Ohio's Issue 1 would have amended the state's constitution, mandating
judges to send drug offenders to treatment instead of jail. During an
appearance last month in Ohio, Walters cautioned the Buckeye State voters,
"It will weaken the tools that the institutions have to help people get
into treatment."
South Dakota's Constitutional Amendment A would have allowed drug offenders
to argue to juries that drug laws are unfair and urge acquittals on that
basis. The Coyote State would have been the first to sanction jury
nullification, permitting juries to disregard established law.

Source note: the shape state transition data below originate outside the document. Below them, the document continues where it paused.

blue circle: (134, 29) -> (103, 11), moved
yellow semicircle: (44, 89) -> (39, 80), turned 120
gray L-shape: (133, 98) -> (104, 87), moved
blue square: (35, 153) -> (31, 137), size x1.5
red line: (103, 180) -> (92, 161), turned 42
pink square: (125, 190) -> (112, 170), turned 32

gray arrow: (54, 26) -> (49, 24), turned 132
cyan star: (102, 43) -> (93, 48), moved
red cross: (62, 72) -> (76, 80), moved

Drug legalization advocates were chastened by the Election Day results,
after passage in recent years of more than a dozen ballot initiatives
around the country relaxing state drug laws. "We have seen tonight how hard
the drug war ideologues are willing to fight and how dirty they're willing
to fight," said Bruce Merken, a spokesman for the Marijuana Policy Project,
one of the groups coordinating the multi-state campaign. Merken protests
too much. For if there has been any dirty fighting by ideologues on either
side of the drug war, it has been by those like Merken's group, like the
National Organization to Reform Marijuana Laws, that favor scrapping the
nation's drug laws. Indeed, neither the Marijuana Policy Projector or NORML
or other confederate organizations come right out and tell voters that they
advocate drug legalization, that they would allow the sale and use not only
of marijuana, but also cocaine, heroin, methamphetamines, LSD, ecstasy and
every other imaginable controlled substance.

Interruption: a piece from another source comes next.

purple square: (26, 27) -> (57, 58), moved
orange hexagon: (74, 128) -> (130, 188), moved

Instead, they suggest to voters that they are merely interested in
"reforming" the nation's drug laws to help the sick or to relieve the
taxpayers of the unnecessary burden of incarcerating harmless drug
offenders. And it's because drug legalization advocates hide their ulterior
motive that voters in nine states so far have been duped into approving
ballot initiatives allowing the sale and use of marijuana for supposed
"medical" purposes.
Marijuana has been held out during those initiative campaigns as a
palliative for patients suffering from such diseases as cancer, AIDS and
multiple sclerosis. Despite the fact that there is no hard scientific
evidence proving the efficacy of medical marijuana.

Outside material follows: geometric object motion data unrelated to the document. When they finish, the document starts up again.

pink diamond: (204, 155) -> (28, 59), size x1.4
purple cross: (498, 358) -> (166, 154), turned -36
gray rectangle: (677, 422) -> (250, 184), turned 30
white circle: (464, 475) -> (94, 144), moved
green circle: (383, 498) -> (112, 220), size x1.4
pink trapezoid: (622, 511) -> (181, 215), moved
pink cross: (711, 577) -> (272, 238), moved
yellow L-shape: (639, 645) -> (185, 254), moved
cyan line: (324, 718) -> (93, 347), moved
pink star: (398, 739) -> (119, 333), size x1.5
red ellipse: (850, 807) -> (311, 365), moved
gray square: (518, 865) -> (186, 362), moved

And despite research showing that marijuana damages short-term memory,
distorts perception, impairs judgment and complex motor skills, and alters
the heart rate. And that marijuana use can lead to severe anxiety and can
cause paranoia and lethargy. But, then, the sponsors of those "medical"
marijuana propositions couldn't have cared less about the safety and
effectiveness of the drug. They just wanted to get their stealth pro-drug
measures enacted. They figured that if they could get voters to approve
marijuana use for putative therapeutic purposes, they could eventually get
those same voters to approve marijuana for non-therapeutic purposes -- as
Nevada's Question 9 would have done. And so on, until they effectively
legalized all drug use.
This insidious plan has the financial backing of three billionaires, George
Soros, a New York financier, John Sperling, founder of the University of
Phoenix nationwide chain, and Peter Lewis, former CEO of Progressive
Insurance. Sperling, who has spent $13 million to legalize drugs, is
perhaps the most strident of the troika.
"The government's drug-reform policy is driven by a fundamentalist
Christian sense of morality that sees any of these illegal substances used
as evil," he told Time magazine. But most Americans are not fundamentalist
Christians, yet the vast majority oppose drug legalization. That's because
they recognize the deadly scourge that illegal drugs represent. Now that
Sperling and his fellow billionaires have been outed, now that their
deceptive drug legalization crusade has been exposed, the public is wising
up. That's why pro-drug ballot measures in Nevada, Arizona, Ohio and South
Dakota failed on Election Day.
Joseph Perkins is a columnist for The San Diego Union-Tribune.